Top of Extracted material
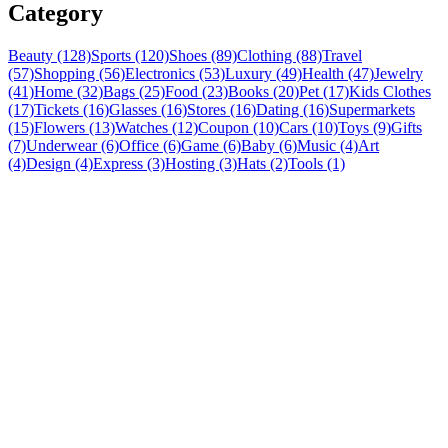
Category
Beauty (128)
Sports (120)
Shoes (89)
Clothing (88)
Travel
(57)
Shopping (56)
Electronics (53)
Luxury (49)
Health (47)
Jewelry
(41)
Home (32)
Bags (25)
Food (23)
Books (20)
Pet (17)
Kids Clothes
(17)
Tickets (16)
Glasses (16)
Stores (16)
Dating (16)
Supermarkets
(15)
Flowers (13)
Watches (12)
Coupon (10)
Cars (10)
Toys (9)
Gifts
(7)
Underwear (6)
Office (6)
Game (6)
Baby (6)
Music (4)
Art
(4)
Design (4)
Express (3)
Hosting (3)
Hats (2)
Tools (1)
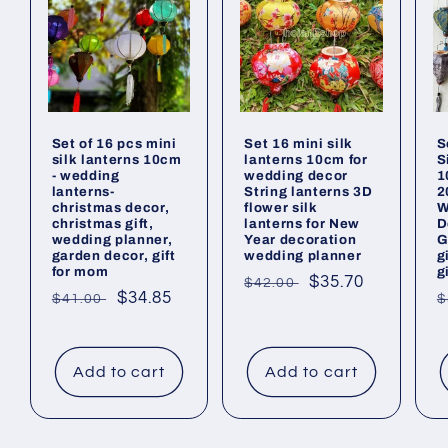
Set of 16 pcs mini
Set 16 mini silk
S
silk lanterns 10cm
lanterns 10cm for
S
- wedding
wedding decor
1
lanterns-
String lanterns 3D
2
christmas decor,
flower silk
W
christmas gift,
lanterns for New
D
wedding planner,
Year decoration
G
garden decor, gift
wedding planner
g
for mom
g
Regular
Sale
$35.70
$42.00
Regular
Sale
$34.85
R
$41.00
$
price
price
price
price
p
Add to cart
Add to cart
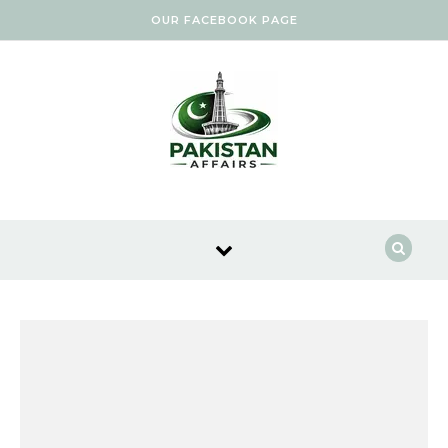
Skip to content
OUR FACEBOOK PAGE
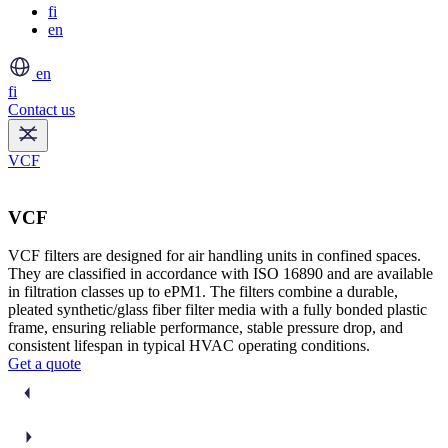
fi
en
en
fi
Contact us
VCF
VCF
VCF filters are designed for air handling units in confined spaces.
They are classified in accordance with ISO 16890 and are available
in filtration classes up to ePM1. The filters combine a durable,
pleated synthetic/glass fiber filter media with a fully bonded plastic
frame, ensuring reliable performance, stable pressure drop, and
consistent lifespan in typical HVAC operating conditions.
Get a quote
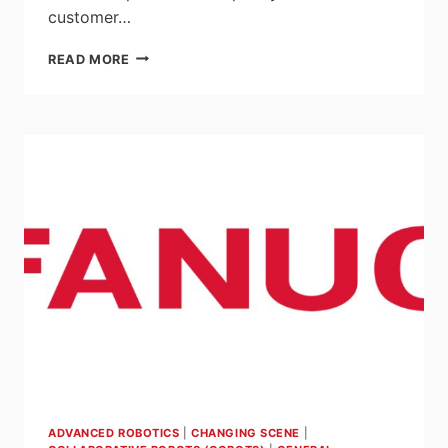
customer…
UNIVERSAL
READ MORE
ROBOTS
RESPONDS
TO
DEMAND
AND
DOUBLES
UR20
COBOT
PRODUCTION
AHEAD
OF
SCHEDULE
ADVANCED ROBOTICS
|
CHANGING SCENE
|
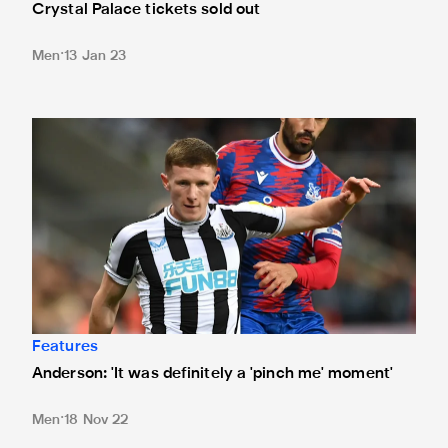
Crystal Palace tickets sold out
Men
13 Jan 23
Anderson: 'It was definitely a 'pinch me' moment'
Features
Anderson: 'It was definitely a 'pinch me' moment'
Men
18 Nov 22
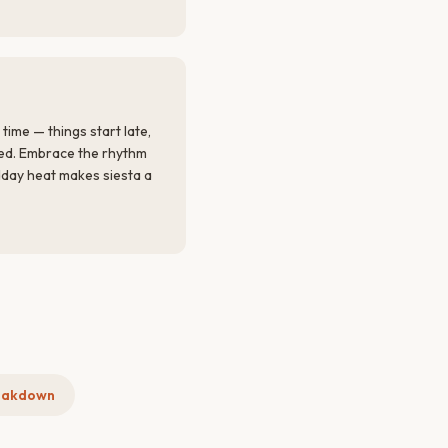
ime — things start late,
red. Embrace the rhythm
idday heat makes siesta a
eakdown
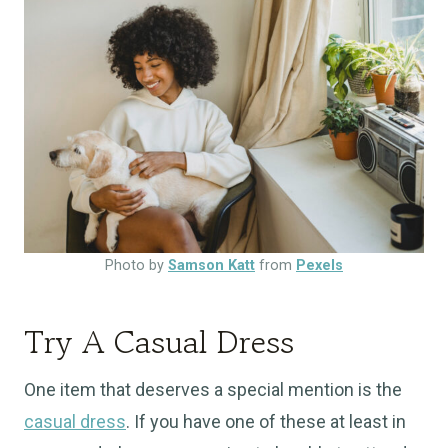
Photo by
Samson Katt
from
Pexels
Try A Casual Dress
One item that deserves a special mention is the
casual dress
. If you have one of these at least in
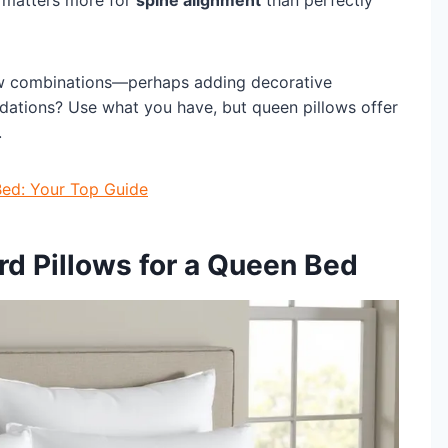
 matters more for
spine alignment
than perfectly
low combinations—perhaps adding decorative
dations? Use what you have, but queen pillows offer
.
Bed: Your Top Guide
d Pillows for a Queen Bed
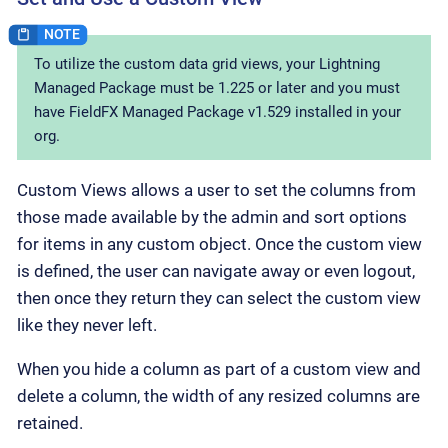
To utilize the custom data grid views, your Lightning
Managed Package must be 1.225 or later and you must
have FieldFX Managed Package v1.529 installed in your
org.
Custom Views allows a user to set the columns from
those made available by the admin and sort options
for items in any custom object. Once the custom view
is defined, the user can navigate away or even logout,
then once they return they can select the custom view
like they never left.
When you hide a column as part of a custom view and
delete a column, the width of any resized columns are
retained.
Bottom of Extracted material
*Description of the task:* Look through the entries above; copy every line holding the string "with".

*Written reply:*
They are classified in accordance with ISO 16890 and are available
pleated synthetic/glass fiber filter media with a fully bonded plastic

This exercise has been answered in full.